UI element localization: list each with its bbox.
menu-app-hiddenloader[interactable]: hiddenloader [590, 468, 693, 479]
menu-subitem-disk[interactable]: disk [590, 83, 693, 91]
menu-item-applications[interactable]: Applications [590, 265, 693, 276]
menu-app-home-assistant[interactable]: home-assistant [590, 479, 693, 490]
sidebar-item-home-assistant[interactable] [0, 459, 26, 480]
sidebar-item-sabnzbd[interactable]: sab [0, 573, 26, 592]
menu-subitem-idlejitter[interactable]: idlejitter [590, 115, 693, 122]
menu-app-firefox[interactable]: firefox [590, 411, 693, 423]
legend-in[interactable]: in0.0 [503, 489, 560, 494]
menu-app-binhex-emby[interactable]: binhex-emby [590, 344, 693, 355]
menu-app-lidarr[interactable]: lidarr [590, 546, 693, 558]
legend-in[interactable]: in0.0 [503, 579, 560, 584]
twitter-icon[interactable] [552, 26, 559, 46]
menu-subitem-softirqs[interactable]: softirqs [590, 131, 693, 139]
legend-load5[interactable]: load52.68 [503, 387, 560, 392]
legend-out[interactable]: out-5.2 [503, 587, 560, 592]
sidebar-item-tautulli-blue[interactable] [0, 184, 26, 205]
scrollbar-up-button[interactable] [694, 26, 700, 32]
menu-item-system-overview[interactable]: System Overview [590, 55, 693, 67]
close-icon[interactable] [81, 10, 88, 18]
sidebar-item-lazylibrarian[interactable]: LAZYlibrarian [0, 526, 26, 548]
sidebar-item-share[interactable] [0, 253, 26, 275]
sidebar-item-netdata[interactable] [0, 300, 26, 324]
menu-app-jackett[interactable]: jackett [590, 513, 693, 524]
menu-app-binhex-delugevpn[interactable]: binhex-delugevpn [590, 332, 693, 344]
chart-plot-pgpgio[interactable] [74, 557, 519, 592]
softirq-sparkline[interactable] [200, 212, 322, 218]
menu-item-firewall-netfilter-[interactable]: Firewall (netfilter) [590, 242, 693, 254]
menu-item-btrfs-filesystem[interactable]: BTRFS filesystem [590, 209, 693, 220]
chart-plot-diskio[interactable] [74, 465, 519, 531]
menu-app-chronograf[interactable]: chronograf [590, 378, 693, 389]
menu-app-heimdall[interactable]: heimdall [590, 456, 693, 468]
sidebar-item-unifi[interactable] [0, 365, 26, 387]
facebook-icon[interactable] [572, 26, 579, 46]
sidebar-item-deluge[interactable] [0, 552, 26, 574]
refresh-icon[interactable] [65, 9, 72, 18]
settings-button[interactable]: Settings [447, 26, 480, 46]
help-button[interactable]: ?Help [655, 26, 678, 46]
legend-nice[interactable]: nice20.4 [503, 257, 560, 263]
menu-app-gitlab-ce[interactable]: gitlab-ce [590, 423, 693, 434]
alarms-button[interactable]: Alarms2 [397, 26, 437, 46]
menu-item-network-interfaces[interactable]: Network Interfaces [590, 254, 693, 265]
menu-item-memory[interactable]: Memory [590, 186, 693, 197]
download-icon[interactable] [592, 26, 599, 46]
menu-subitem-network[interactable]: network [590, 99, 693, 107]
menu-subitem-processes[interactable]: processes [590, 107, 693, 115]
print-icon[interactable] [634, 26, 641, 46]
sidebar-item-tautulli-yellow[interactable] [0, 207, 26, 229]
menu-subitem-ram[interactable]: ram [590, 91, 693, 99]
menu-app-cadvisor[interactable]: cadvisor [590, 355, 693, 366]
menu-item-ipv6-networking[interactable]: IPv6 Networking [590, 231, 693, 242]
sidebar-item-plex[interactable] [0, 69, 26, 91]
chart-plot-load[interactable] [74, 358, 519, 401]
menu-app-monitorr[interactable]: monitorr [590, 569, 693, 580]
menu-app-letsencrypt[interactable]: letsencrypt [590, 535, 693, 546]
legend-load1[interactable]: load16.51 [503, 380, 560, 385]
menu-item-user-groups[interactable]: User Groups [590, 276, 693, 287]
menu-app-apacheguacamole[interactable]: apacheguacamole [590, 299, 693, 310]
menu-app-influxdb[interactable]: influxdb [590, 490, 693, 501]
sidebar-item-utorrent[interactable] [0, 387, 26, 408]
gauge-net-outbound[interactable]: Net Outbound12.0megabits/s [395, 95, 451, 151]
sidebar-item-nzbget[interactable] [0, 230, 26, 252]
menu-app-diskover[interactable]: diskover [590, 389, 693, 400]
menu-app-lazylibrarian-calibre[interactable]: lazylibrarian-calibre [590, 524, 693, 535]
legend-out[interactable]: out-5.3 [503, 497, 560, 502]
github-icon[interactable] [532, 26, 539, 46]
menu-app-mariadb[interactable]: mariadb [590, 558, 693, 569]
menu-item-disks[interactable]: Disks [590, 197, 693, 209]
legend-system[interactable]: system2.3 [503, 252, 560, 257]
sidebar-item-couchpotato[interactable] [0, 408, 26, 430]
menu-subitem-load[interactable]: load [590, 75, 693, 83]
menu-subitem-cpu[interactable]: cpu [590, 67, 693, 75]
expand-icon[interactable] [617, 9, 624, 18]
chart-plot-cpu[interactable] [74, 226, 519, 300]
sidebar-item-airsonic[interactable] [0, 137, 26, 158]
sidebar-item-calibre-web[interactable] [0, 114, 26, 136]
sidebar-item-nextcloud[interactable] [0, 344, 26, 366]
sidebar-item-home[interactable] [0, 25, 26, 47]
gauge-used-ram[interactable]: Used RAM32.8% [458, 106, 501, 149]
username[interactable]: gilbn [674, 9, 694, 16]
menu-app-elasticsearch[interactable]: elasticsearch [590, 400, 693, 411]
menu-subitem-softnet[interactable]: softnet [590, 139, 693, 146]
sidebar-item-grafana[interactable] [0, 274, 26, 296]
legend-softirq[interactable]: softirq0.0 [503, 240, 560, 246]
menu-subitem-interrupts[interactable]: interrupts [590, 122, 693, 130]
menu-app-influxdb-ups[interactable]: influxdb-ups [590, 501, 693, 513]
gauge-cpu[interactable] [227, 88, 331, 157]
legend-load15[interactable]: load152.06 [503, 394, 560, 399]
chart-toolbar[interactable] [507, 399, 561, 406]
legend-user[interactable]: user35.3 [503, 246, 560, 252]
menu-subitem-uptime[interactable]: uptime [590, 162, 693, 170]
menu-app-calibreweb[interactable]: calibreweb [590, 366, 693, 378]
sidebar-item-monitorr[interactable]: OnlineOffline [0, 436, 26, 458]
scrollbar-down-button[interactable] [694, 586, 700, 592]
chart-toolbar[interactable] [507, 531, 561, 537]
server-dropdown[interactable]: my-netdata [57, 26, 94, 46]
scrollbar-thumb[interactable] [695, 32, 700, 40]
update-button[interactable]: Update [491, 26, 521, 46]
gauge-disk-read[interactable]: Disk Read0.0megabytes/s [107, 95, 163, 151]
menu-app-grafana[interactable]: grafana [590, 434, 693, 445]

## Directions for this task
Using the listing above, locate the lines that hold "gauge" and copy each one.

## Output for this exercise
gauge-net-outbound[interactable]: Net Outbound12.0megabits/s [395, 95, 451, 151]
gauge-used-ram[interactable]: Used RAM32.8% [458, 106, 501, 149]
gauge-cpu[interactable] [227, 88, 331, 157]
gauge-disk-read[interactable]: Disk Read0.0megabytes/s [107, 95, 163, 151]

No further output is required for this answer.